Customers can pay the equivalent of just under $17 per month if they
pay $199.50 for a year's service in advance. An additional discount is
available for those who pay with a Southwestern Bell-branded Visa
card, Talley said.
"This brings us one step closer to being a full communications
provider," he said. "We will be able to provide you with a variety of
services you can put all on one bill."
Bell will provide customers with a copy of the popular Netscape
Navigator software for browsing the Internet's World Wide Web, and
SurfWatch, which allows the blocking of undesirable Net sites.
Talley also said Bell plans to provide an additional service called Home
Assistance in which Southwestern Bell employees, for a fee, will come to
Internet customers' homes, set up the connection and provide a basic tutorial.
Details have yet to be worked out, he said.
Analysts say Southwestern Bell is the first phone company to include
house-call service as part of its Internet offering.
But as aggressive as Bell's Internet package is, a few items are
missing from the list of services offered by many of its local
competitors:
Bell initially won't let customers post their own home pages on the
World Wide Web, as do most local Internet service providers. Talley
said the company hopes to offer that by the end of the year.
Only computers using Microsoft's Windows 3.1 and Windows 95 operating
systems will be able to connect via Southwestern Bell Internet
Services. A Macintosh connection package is being developed and will
be available, again, by the year's end.
Although Bell has been vigorously marketing DigiLine -- a digital
phone line that allows speedy access to the Internet through a
technology called ISDN -- you won't be able to get there from
here. Southwestern Bell Internet Services will use 33,600-baud modems,
but no ISDN access -- at least until the end of the year.
Bell plans to have the service available in major cities in its
five-state area by the end of the year, but many rural areas served by
Southwestern Bell won't have local phone numbers to access the
Internet.
Bob Casali, president of the Dallas-based Southwestern Bell Internet
Services, said the system eventually will include a local Internet
dial-up number in the extended areas around cities, known as
LATAs. Some even more rural areas might get their own local dialup
numbers for the Internet service, Casali said.

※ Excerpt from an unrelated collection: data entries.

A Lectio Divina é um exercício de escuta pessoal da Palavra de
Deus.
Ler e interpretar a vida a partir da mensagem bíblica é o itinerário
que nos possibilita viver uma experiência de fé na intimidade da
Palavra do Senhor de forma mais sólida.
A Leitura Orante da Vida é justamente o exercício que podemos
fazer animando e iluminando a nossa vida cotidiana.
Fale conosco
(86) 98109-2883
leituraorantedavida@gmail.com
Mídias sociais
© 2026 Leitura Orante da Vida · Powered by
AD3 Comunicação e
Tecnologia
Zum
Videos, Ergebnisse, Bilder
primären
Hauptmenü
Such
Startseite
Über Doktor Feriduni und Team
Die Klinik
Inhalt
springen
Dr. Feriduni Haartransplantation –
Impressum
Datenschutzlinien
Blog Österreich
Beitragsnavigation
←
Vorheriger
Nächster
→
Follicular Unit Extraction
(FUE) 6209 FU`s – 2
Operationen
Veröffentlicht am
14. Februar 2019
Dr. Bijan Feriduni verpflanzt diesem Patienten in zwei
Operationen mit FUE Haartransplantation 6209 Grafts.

Other big companies that have gotten into the Internet access
business, including AT&T, have stumbled on customer service
issues. AT&T had trouble meeting demand when customers flooded its
switchboard to sign up for service, and also had technical problems
that frustrated customers.
Casali said Bell's city-by-city rollout of the service should help
control demand, and additional technical support personnel will be
hired as the service is expanded across the region.

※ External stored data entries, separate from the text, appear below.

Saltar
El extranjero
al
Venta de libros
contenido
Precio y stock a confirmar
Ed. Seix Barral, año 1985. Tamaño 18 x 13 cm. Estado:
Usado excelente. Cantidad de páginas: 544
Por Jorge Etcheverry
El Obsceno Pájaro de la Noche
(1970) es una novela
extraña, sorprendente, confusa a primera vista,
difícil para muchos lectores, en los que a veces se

The phone company's entry into the increasingly competitive Internet
access business could mark a turning point for the hundreds of small
providers in Bell's five-state area that includes Texas, many of whom
charge significantly more than Bell.
Houston alone has more than 50 providers, most of them small startup
companies who already face competition from giants such as AT&T, MCI
and Sprint.
But so far, small providers have not seen much impact from these
500-pound gorillas.
Tom Jenkins, an analyst with TeleChoice, a New Jersey-based
telecommunications consulting firm, said big companies entering the
Internet access business don't seem to cause shakeouts among local
providers.
"They tend to attract a lot of users that would not have typically
considered Internet use," Jenkins said. "They lend a level of
credibility to the whole Internet services arena."
Local Internet service providers agreed.
"Specifically, we have seen little or no churn (customers leaving)

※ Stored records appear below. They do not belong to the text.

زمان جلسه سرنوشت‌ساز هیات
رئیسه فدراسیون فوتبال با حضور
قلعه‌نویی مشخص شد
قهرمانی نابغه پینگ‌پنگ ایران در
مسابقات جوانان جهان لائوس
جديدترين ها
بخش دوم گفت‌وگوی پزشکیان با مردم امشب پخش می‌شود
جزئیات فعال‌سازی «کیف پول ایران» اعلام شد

with AT&T and MCI getting into the market," said Billy Holbert, chief
operating officer at Charter Communications, which owns Phoenix
Data. "I don't expect we'll see it with Bell."
"I say all the other low-priced providers haven't seemed to hurt us at
all," said Ellyn Jones, president of NeoSoft, Houston's largest
Internet service provider. "Over time, Internet users become more
savvy, and about that time they need the kind of increased services we
can provide."
Southwestern Bell, considered by analysts to be among the most
marketing-savvy of all the "Baby Bell" phone companies, received some
advice in crafting its service from Pacific Telesis, the California
phone company, a Pacific Telesis spokesman said. The two
telecommunications giants are in the process of merging.
Pacific Telesis launched its own Internet service earlier this year.